[Stored data entries]
====================
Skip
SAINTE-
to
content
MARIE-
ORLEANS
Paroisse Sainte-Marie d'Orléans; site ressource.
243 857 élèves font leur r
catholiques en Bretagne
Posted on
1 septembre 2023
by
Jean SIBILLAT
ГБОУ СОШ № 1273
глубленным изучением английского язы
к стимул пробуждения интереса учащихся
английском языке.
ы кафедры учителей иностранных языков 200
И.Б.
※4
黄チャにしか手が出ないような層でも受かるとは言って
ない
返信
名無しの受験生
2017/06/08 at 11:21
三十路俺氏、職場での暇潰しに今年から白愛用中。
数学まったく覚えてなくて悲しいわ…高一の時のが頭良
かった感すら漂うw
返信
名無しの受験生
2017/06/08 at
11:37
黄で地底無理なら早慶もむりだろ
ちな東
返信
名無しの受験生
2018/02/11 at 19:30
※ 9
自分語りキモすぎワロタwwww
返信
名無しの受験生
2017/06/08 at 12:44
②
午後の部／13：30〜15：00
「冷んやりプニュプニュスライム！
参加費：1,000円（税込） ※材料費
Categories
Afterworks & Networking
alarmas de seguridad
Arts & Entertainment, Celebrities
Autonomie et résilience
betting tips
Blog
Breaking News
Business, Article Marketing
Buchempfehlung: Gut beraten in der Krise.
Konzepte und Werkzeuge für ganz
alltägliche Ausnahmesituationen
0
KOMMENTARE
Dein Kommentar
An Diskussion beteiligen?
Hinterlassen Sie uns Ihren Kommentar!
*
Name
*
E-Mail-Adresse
====================
- [WORK TO COMPLETE] Type out the records again exactly, line for line.

- [EXERCISE SOLUTION]
Skip
SAINTE-
to
content
MARIE-
ORLEANS
Paroisse Sainte-Marie d'Orléans; site ressource.
243 857 élèves font leur r
catholiques en Bretagne
Posted on
1 septembre 2023
by
Jean SIBILLAT
ГБОУ СОШ № 1273
глубленным изучением английского язы
к стимул пробуждения интереса учащихся
английском языке.
ы кафедры учителей иностранных языков 200
И.Б.
※4
黄チャにしか手が出ないような層でも受かるとは言って
ない
返信
名無しの受験生
2017/06/08 at 11:21
三十路俺氏、職場での暇潰しに今年から白愛用中。
数学まったく覚えてなくて悲しいわ…高一の時のが頭良
かった感すら漂うw
返信
名無しの受験生
2017/06/08 at
11:37
黄で地底無理なら早慶もむりだろ
ちな東
返信
名無しの受験生
2018/02/11 at 19:30
※ 9
自分語りキモすぎワロタwwww
返信
名無しの受験生
2017/06/08 at 12:44
②
午後の部／13：30〜15：00
「冷んやりプニュプニュスライム！
参加費：1,000円（税込） ※材料費
Categories
Afterworks & Networking
alarmas de seguridad
Arts & Entertainment, Celebrities
Autonomie et résilience
betting tips
Blog
Breaking News
Business, Article Marketing
Buchempfehlung: Gut beraten in der Krise.
Konzepte und Werkzeuge für ganz
alltägliche Ausnahmesituationen
0
KOMMENTARE
Dein Kommentar
An Diskussion beteiligen?
Hinterlassen Sie uns Ihren Kommentar!
*
Name
*
E-Mail-Adresse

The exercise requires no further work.